Just for fun, let's see what ChatGPT thinks of this thread.

all your knowledge is to refer to the chat bot ChatGPT, this is your real level + articles from 2013 that you indicated, but did not indicate articles from @Google for 2024.

you have no knowledge, the chat bot replaced your brain and you just confirmed it yourself.

I have been doing SEO for almost 20 years and brought websites to the Top 1 in Google for high-frequency queries. You have no level of analytics, you should not deceive people that you understand at least something in SEO. SEO is not a theory, but a practice, practice on live websites, and not outdated documentation from 2013, which was wrong.

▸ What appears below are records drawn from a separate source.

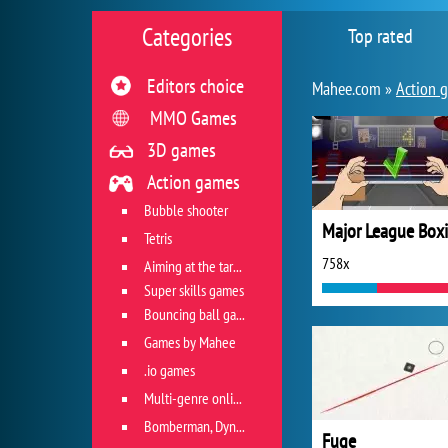
Categories
Top rated
Editors choice
Mahee.com »
Action 
MMO Games
3D games
Action games
Bubble shooter
Major League Box
Tetris
758x
Aiming at the target
Super skills games
Bouncing ball games
Games by Mahee
.io games
Multi-genre online games
Bomberman, Dyna Blaster and Pacman
Fuge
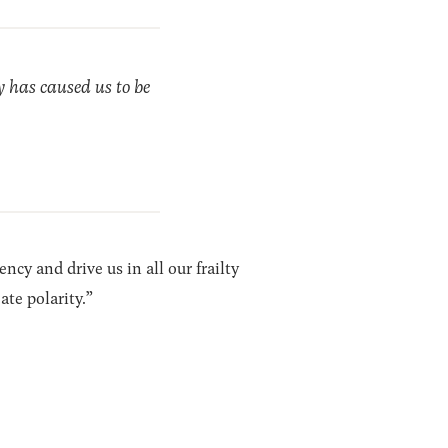
y has caused us to be
cy and drive us in all our frailty
te polarity.”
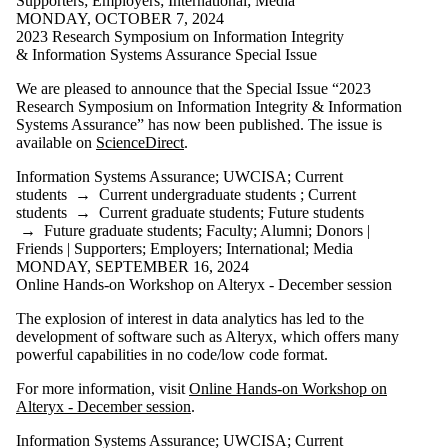
Supporters
;
Employers
;
International
;
Media
MONDAY, OCTOBER 7, 2024
Select All
2023 Research Symposium on Information Integrity
Frank Yam
& Information Systems Assurance Special Issue
Information
We are pleased to announce that the Special Issue “2023
Systems
Research Symposium on Information Integrity & Information
Systems Assurance” has now been published. The issue is
Assurance
available on
ScienceDirect
.
Symposium
UWCISA
Information Systems Assurance
;
UWCISA
;
Current
students
→
Current undergraduate students
;
Current
Audience
students
→
Current graduate students
;
Future students
→
Future graduate students
;
Faculty
;
Alumni
;
Donors |
Friends | Supporters
;
Employers
;
International
;
Media
MONDAY, SEPTEMBER 16, 2024
Online Hands-on Workshop on Alteryx - December session
The explosion of interest in data analytics has led to the
development of software such as Alteryx, which offers many
powerful capabilities in no code/low code format.
For more information, visit
Online Hands-on Workshop on
Alteryx - December session
.
Information Systems Assurance
;
UWCISA
;
Current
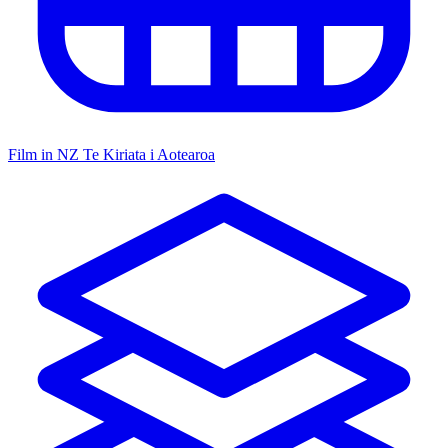
Film in NZ
Te Kiriata i Aotearoa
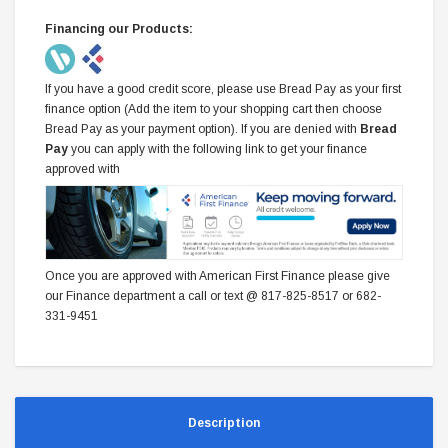
Financing our Products:
If you have a good credit score, please use Bread Pay as your first
finance option (Add the item to your shopping cart then choose
Bread Pay as your payment option). If you are denied with
Bread
Pay
you can apply with the following link to get your finance
approved with
Once you are approved with American First Finance please give
our Finance department a call or text @ 817-825-8517 or 682-
331-9451
Description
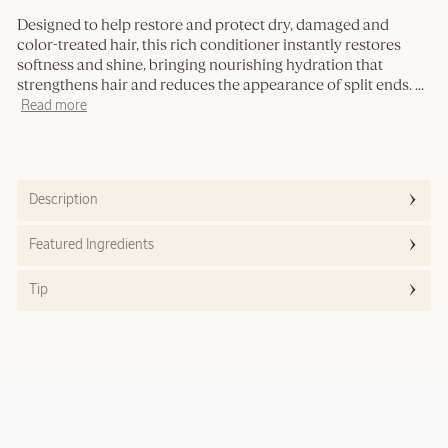
Designed to help restore and protect dry, damaged and
color-treated hair, this rich conditioner instantly restores
softness and shine, bringing nourishing hydration that
strengthens hair and reduces the appearance of split ends.
...
Read more
Description
Featured Ingredients
Tip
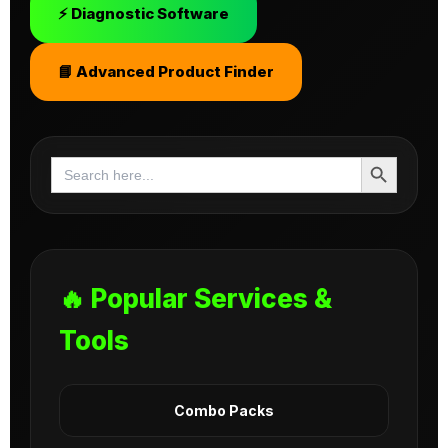
⚡ Diagnostic Software
📘 Advanced Product Finder
Search Button
Search
for:
🔥 Popular Services &
Tools
Combo Packs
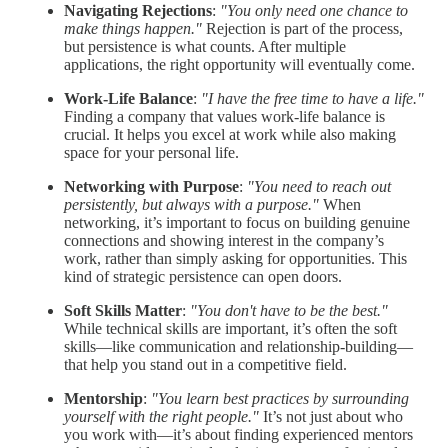
Navigating Rejections
:
"You only need one chance to
make things happen."
Rejection is part of the process,
but persistence is what counts. After multiple
applications, the right opportunity will eventually come.
Work-Life Balance
:
"I have the free time to have a life."
Finding a company that values work-life balance is
crucial. It helps you excel at work while also making
space for your personal life.
Networking with Purpose
:
"You need to reach out
persistently, but always with a purpose."
When
networking, it’s important to focus on building genuine
connections and showing interest in the company’s
work, rather than simply asking for opportunities. This
kind of strategic persistence can open doors.
Soft Skills Matter
:
"You don't have to be the best."
While technical skills are important, it’s often the soft
skills—like communication and relationship-building—
that help you stand out in a competitive field.
Mentorship
:
"You learn best practices by surrounding
yourself with the right people."
It’s not just about who
you work with—it’s about finding experienced mentors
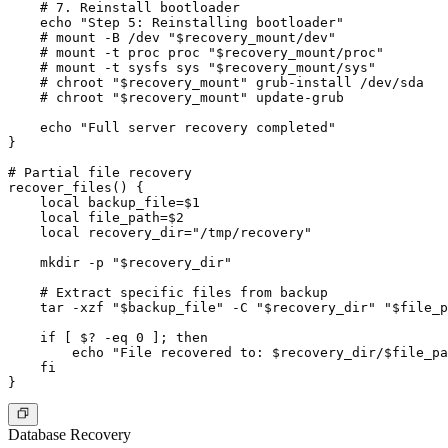
    # 7. Reinstall bootloader

    echo "Step 5: Reinstalling bootloader"

    # mount -B /dev "$recovery_mount/dev"

    # mount -t proc proc "$recovery_mount/proc"

    # mount -t sysfs sys "$recovery_mount/sys"

    # chroot "$recovery_mount" grub-install /dev/sda

    # chroot "$recovery_mount" update-grub

    echo "Full server recovery completed"

}

# Partial file recovery

recover_files() {

    local backup_file=$1

    local file_path=$2

    local recovery_dir="/tmp/recovery"

    mkdir -p "$recovery_dir"

    # Extract specific files from backup

    tar -xzf "$backup_file" -C "$recovery_dir" "$file_p
    if [ $? -eq 0 ]; then

        echo "File recovered to: $recovery_dir/$file_pa
    fi

Database Recovery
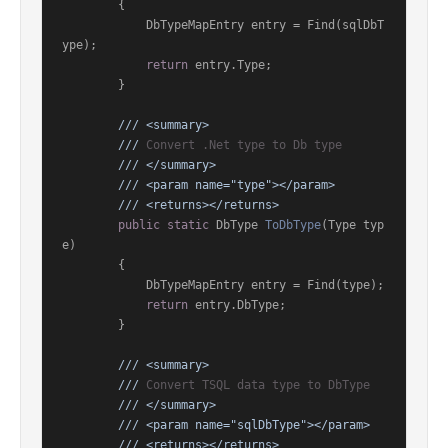
        {

            DbTypeMapEntry entry = Find(sqlDbT
ype);

return
 entry.Type;

        }

///
<summary>
///
 Convert .Net type to Db type
///
</summary>
///
<param name="type">
</param>
///
<returns>
</returns>
public
static
 DbType 
ToDbType
(
Type typ
e
)
        {

            DbTypeMapEntry entry = Find(type);

return
 entry.DbType;

        }

///
<summary>
///
 Convert TSQL data type to DbType
///
</summary>
///
<param name="sqlDbType">
</param>
///
<returns>
</returns>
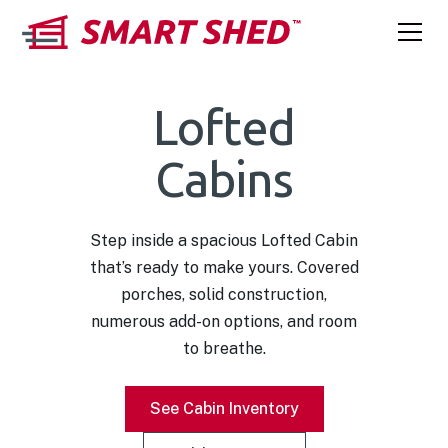
Lofted
Cabins
Step inside a spacious Lofted Cabin
that’s ready to make yours. Covered
porches, solid construction,
numerous add-on options, and room
to breathe.
See Cabin Inventory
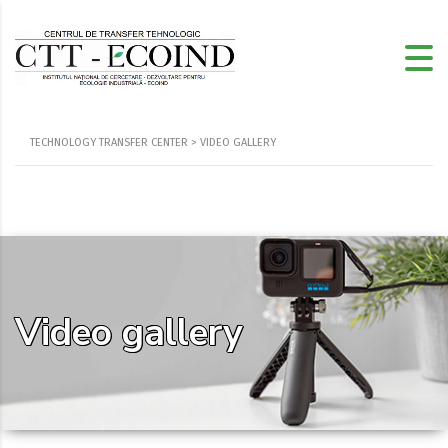
TECHNOLOGY TRANSFER CENTER
>
VIDEO GALLERY
Video gallery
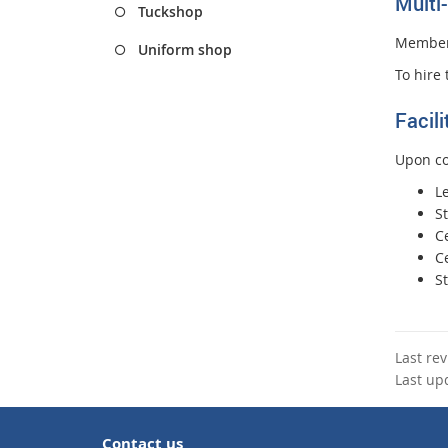
Multi
Tuckshop
Members
Uniform shop
To hire 
Facil
Upon co
L
S
Ce
C
St
Last re
Last up
Contact us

you don't even understand how search engines and search bots like Google bot or ChatGPT work, you are trying to prove to me that you know these things better than me, but you are a DEVELOPER, and I'm an SEO specialist, I promote websites, I write articles, not you.

Any SEO expert will tell you that Google does not need pages like "Blog Category - Page 1", "Blog Category - Page 2", "Blog Category - Page 3" in their search.

You really don't understand how Google collects information from all these websites and how their search engine works. This thread is literally full of criminally erroneous opinions from you about how SEO works. On any SEO forum, they will very quickly explain to you that you are wrong in everything you know about SEO.

universewrld commented 3 days ago

@universewrld I am in no way an expert on any of this. But all the content posted by @simbus82 #44310 (comment) from sources I absolutely trust say that you are wrong

you are confusing <noindex> with rel="canonical" links.

Block Search indexing with noindex - https://developers.google.com/search/docs/crawling-indexing/block-indexing

if links like Blog - Page 1, Blog - Page 2 and Blog - Page 3 had the <noindex> tag, then the content on those pages would not be indexed, but page Blog - Page 1, Blog - Page 2 and Blog - Page 3 do not have the <noindex> tag, so all content there will be indexed.

Instead of Blog - Page 1, Blog - Page 2 and Blog - Page 3 in Google search there will be the main page of the category Blog view.

universewrld commented 3 days ago

if you want to prohibit indexing of website pages, you can do it via noindex, nofollow and robots.txt file, but not via rel="canonical".

rel="canonical" only points to the main, canonical page, rel="canonical" does not prohibit indexing of other pages of your website.

some people in this thread have confused all SEO terms and definitions and are trying to pass themselves off as SEO experts.

fgsw commented 3 days ago

can this be locked for now?

Hackwar commented 3 days ago

Indeed. if you want to argue about SEO, feel free to meet in a forum or chat of your choice, but the issue tracker of Joomla is not the place to do this. I'm locking this topic for now.